The mosquito-borne neurotropic flavivirus West Nile virus (WNV) is the most important cause of epidemic viral encephalitis in North America. Although neutralizing antibodies (nAbs) are essential for protection after infection with WNV or related flaviviruses such as Dengue virus and Zika virus, relatively little is known about what early events after flavivirus infection are required in innate immune cells to program protective Ab responses. Flavivirus infection is recognized by the RIG-I-like receptor (RLR) pathogen recognition receptor proteins, RIG-I and MDA5 [1,2]. The RLRs bind viral RNA and undergo activation events to then bind to the signaling adaptor protein MAVS. RLR binding to MAVS induces signaling to activate downstream transcription factors that direct the expression of immune modulatory genes, antiviral genes, and the production of types I and III interferon (IFN) [3–5]. IFN then induces the expression of interferon stimulated genes (ISGs). ISG products have antiviral and immune-modulatory actions that serve to regulate the onset and actions of the adaptive immune responses.

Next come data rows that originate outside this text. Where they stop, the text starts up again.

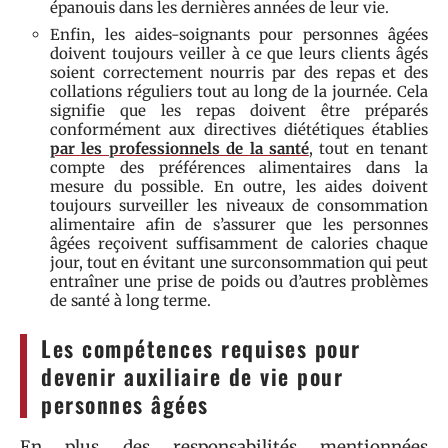
épanouis dans les dernières années de leur vie.
Enfin, les aides-soignants pour personnes âgées
doivent toujours veiller à ce que leurs clients âgés
soient correctement nourris par des repas et des
collations réguliers tout au long de la journée. Cela
signifie que les repas doivent être préparés
conformément aux directives diététiques établies
par les professionnels de la santé
, tout en tenant
compte des préférences alimentaires dans la
mesure du possible. En outre, les aides doivent
toujours surveiller les niveaux de consommation
alimentaire afin de s’assurer que les personnes
âgées reçoivent suffisamment de calories chaque
jour, tout en évitant une surconsommation qui peut
entraîner une prise de poids ou d’autres problèmes
de santé à long terme.
Les compétences requises pour
devenir auxiliaire de vie pour
personnes âgées
En plus des responsabilités mentionnées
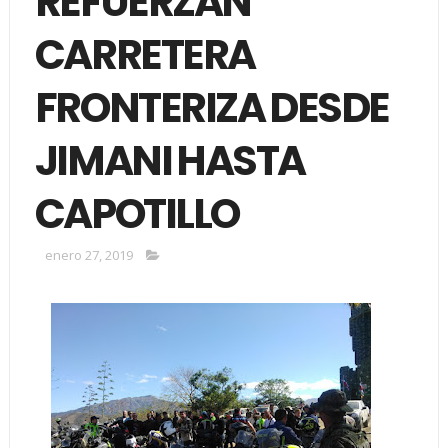
REFUERZAN
CARRETERA
FRONTERIZA DESDE
JIMANI HASTA
CAPOTILLO
enero 27, 2019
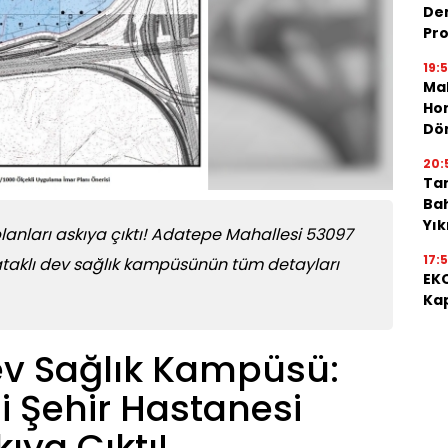
De
Pro
19:
Mah
Hon
Dö
20:
Tar
Bah
Yı
lanları askıya çıktı! Adatepe Mahallesi 53097
17:
ataklı dev sağlık kampüsünün tüm detayları
EKO
Kap
ev Sağlık Kampüsü:
i Şehir Hastanesi
ıya Çıktı!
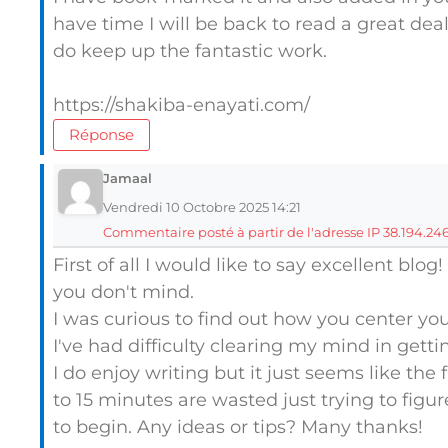
have time I will be back to read a great dea
do keep up the fantastic work.
https://shakiba-enayati.com/
Réponse
Jamaal
Vendredi 10 Octobre 2025 14:21
Commentaire posté à partir de l'adresse IP 38.194.246
First of all I would like to say excellent blog
you don't mind.
I was curious to find out how you center you
I've had difficulty clearing my mind in gett
I do enjoy writing but it just seems like the f
to 15 minutes are wasted just trying to figu
to begin. Any ideas or tips? Many thanks!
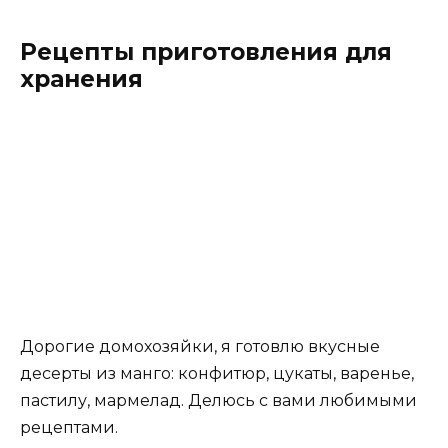
Рецепты приготовления для
хранения
Дорогие домохозяйки, я готовлю вкусные
десерты из манго: конфитюр, цукаты, варенье,
пастилу, мармелад. Делюсь с вами любимыми
рецептами.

Innate immunity, and both humoral and T cell immunity are essential for the control of WNV infection and neuropathogenesis [1,4,6]. Type I IFN receptor (IFNAR) and type III IFN receptor are expressed on a variety of cell types and are signaled in turn to activate ISG expression across a variety of tissues, leading to strong anti-viral responses and programming of adaptive immunity [3,6,7].

In this study we evaluated the role that the innate adaptor molecule MAVS plays in the development of humoral immune responses during WNV infection. In order to study the long-term antibody responses during WNV infection in the absence of MAVS, we first determined that MAVS-deficient mice can survive a non-pathogenic WNV-MAD infection (Fig 1). In contrast, IFNAR-deficient mice die after footpad inoculation with 100 PFU of WNV-MAD [11]; furthermore, WNV-MAD can be lethal when inoculated intracranially into WT mice [19,20]. The fact that MAVS-/- mice control WNV-MAD infection and IFNAR-/- mice do not [11], is most likely due to the fact that MAVS-/- mice still make type I IFN after WNV infection, possibly downstream of TLR activation, and thus, presumably utilize the IFNAR pathway for protection [9].